Zack_M_Davis Jan 3, 2025, 6:53 AM
5 points
0
in reply to: habryka’s comment on: Comment on “Death and the Gorgon”
(I agree; my intent in participating in this tedious thread is merely to establish that “mathematician crankery [about] Google Image Search, and how it disproves AI” is a different thing from “made an overconfident negative prediction about AI capabilities”.)

Zack_M_Davis Jan 3, 2025, 4:25 AM
6 points
2
in reply to: Paul Crowley’s comment on: Magical Categories
I think we probably don’t disagree much; I regret any miscommunication.

If the intent of the great-grandparent was just to make the narrow point that an AI that wanted the user to reward it could choose to say things that would lead to it being rewarded, which is compatible with (indeed, predicts) answering the molecular smiley-face question correctly, then I agree.

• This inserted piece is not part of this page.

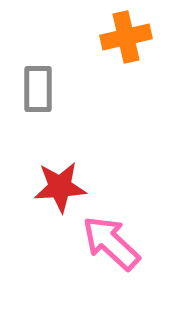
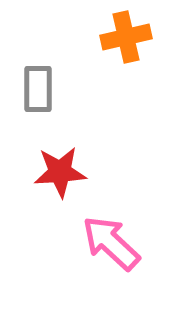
red star: moved 15 px up
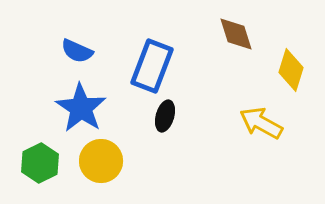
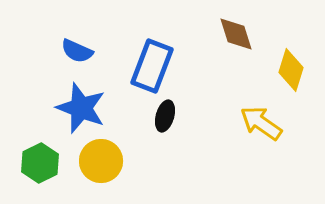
blue star: rotated 12 degrees counterclockwise
yellow arrow: rotated 6 degrees clockwise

Treating the screenshot as evidence in the way that TurnTrout is doing requires more assumptions about the properties of LLMs in particular. I read your claims regarding “the problem the AI is optimizing for [...] given that the LLM isn’t powerful enough to subvert the reward channel” as taking as given different assumptions about the properties of LLMs in particular (viz., that they’re reward-optimizers) without taking into account that the person you were responding to is known to disagree.

Zack_M_Davis Jan 3, 2025, 3:42 AM
7 points
2
in reply to: Ninety-Three’s comment on: Comment on “Death and the Gorgon”

he’s calling it laughable that AI will ever (ever! Emphasis his!)

The 2016 passage you quoted is calling it laughable that Google-in-particular’s technology (marketed as “AI”, but Egan doesn’t think the term is warranted) will ever be able to make sense of information on the web. It’s Gary Marcus–like skepticism about the reliability and generality of existing-paradigm machine learning techniques, not Hubert Dreyfus–like skepticism of whether a machine could think in all philosophical strictness. I think this is a really important distinction that the text of your comment and Gwern’s comment (“disproves AI”, “laughable that AI will ever”) aren’t being clear about.

Zack_M_Davis Jan 1, 2025, 10:49 PM
4 points
0
in reply to: Paul Crowley’s comment on: Magical Categories
This isn’t a productive response to TurnTrout in particular, who has written extensively about his reasons for being skeptical that contemporary AI training setups produce reward optimizers (which doesn’t mean he’s necessarily right, but the parent comment isn’t moving the debate forward).

Zack_M_Davis Jan 1, 2025, 9:12 PM
9 points
−3
in reply to: gwern’s comment on: Comment on “Death and the Gorgon”

his page on Google Image Search, and how it disproves AI

The page in question is complaining about Google search’s “knowledge panel” showing inaccurate information when you search for his name, which is a reasonable thing for someone to be annoyed about. The anti-singularitarian snark does seem misplaced (Google’s automated systems getting this wrong in 2016 doesn’t seem like a lot of evidence about future AI development trajectories), but it’s not a claim to have “disproven AI”.

his complaints about people linking the wrong URLs due to his ISP host—because he is apparently unable to figure out ‘website domain names’

You mean how http://gregegan.net used to be a 301 permanent redirect to http://gregegan.customer.netspace.net.au, and then the individual pages would say “If you link to this page, please use this URL: http://www.gregegan.net/[...]”? (Internet Archive example.) I wouldn’t call that a “complaint”, exactly, but a hacky band-aid solution from someone who probably has better things to do with his time than tinker with DNS configuration.